An entire suite of interconnected behavoirs may need change. Hormonal change related to breeding timing is triggered by day length (photoperiod) and a bird’s built-in annual clock. It is then fine-tuned by temperature, food supply, and social interaction with mates. Climate change affects all these parameters except photoperiod and built-in clock. Reprogramming of such intricate physiological processes may require millennia, not decades. There is no sign yet that migrating birds are able to evolve required changes i8n time to save them. In pied flycatchers, there has been no noted advance in spring arrival dates in decades.
Given median temperature projections for 90 years out, there may be expected 500 land species extinctions by 2100, with another 2000 species at risk. Sea birds face even worse prospects. Drops in sea food supply can persist through the entire breeding season. Although most are long-lived and can afford a bad breeding season occasionally, projections are for blocks of multi-year failures.
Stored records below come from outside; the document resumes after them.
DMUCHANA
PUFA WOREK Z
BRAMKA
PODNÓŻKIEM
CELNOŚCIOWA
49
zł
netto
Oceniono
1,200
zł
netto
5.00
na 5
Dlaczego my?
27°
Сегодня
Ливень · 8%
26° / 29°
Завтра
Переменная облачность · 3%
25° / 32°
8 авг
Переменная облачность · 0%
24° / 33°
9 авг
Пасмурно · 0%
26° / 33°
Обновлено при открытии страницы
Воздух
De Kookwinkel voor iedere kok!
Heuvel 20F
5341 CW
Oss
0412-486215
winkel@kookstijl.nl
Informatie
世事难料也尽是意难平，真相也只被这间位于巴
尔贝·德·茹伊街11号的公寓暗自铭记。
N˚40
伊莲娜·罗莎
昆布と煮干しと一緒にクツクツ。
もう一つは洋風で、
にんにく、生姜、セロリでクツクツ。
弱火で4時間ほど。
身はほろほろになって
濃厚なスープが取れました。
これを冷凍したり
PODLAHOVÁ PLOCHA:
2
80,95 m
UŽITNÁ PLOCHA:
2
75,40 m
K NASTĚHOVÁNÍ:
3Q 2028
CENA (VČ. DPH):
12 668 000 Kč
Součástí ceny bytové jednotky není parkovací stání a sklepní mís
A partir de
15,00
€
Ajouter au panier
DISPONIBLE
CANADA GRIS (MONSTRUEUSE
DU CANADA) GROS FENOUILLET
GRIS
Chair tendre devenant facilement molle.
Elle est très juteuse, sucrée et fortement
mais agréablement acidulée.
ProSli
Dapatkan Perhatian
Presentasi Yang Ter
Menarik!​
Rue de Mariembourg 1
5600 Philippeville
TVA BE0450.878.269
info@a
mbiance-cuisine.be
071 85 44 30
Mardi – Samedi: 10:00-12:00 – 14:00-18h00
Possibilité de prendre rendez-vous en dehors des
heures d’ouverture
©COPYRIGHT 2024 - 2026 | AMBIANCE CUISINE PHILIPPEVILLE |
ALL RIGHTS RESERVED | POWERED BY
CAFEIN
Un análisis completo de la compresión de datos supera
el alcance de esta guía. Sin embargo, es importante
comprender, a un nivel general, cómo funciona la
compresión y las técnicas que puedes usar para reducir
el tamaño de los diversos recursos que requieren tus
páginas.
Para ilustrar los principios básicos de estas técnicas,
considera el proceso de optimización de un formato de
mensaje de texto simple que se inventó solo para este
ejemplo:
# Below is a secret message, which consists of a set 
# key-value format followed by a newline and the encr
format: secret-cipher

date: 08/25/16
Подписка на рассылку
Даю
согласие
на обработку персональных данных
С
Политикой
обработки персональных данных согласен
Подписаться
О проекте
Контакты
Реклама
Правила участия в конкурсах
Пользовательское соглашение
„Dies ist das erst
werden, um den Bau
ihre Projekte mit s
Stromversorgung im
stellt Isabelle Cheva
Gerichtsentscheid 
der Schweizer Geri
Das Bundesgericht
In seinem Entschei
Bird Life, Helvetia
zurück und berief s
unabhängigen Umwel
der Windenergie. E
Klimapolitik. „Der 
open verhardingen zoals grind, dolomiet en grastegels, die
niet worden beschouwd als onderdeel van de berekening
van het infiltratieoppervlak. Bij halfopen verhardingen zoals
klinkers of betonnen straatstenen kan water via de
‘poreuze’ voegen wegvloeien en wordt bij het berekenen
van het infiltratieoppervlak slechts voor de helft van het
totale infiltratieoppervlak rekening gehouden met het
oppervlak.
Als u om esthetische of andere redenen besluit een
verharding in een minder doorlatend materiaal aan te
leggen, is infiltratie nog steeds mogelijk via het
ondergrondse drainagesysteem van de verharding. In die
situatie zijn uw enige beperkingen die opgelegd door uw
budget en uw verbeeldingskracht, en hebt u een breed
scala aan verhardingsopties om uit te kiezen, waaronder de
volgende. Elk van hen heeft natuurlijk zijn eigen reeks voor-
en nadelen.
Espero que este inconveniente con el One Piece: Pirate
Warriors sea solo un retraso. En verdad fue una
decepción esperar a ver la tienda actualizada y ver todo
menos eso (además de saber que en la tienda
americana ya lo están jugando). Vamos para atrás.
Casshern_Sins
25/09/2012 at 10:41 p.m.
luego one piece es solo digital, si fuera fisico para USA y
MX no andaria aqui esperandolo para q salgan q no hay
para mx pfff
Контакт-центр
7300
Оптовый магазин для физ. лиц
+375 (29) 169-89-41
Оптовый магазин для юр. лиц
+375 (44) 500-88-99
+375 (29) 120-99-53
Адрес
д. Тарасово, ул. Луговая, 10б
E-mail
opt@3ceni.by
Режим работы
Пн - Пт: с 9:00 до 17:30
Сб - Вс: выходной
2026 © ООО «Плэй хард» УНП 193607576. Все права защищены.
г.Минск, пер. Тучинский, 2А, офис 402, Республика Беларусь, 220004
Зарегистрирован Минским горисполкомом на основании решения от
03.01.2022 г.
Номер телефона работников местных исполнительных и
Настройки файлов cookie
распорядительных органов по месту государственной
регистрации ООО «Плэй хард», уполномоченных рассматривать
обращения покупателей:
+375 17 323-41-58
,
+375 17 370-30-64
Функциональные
Ultimately, it may be human adaptability and plasticity that will save the soon-to-be lost species. Our Clean Air Act of 1970 caused atmospheric SO2 to drop 40%, lessening the effects of acid rain. Recovery of fresh water lakes is still decades away, but seems to be possible now. Many areas are recovering from the dramatic damage to wildlife caused by the now banned DDT. The FDA recently banned the dangerous pesticide carbofuran; crops to which it has been applied can no longer be imported. In 2009, our Congress set goals of reducing US production of greenhouse gasses by 17% in 2020 and 83% by 2050. As a nation, we are waking up to the need for more preservation of wilderness areas.
But the problems are global and we must use influence to get other nations like China and India to get in step. Nature is remarkably resilient. But the farther we allow the environment to degrade from acceptable, the longer and less complete any recovery will be.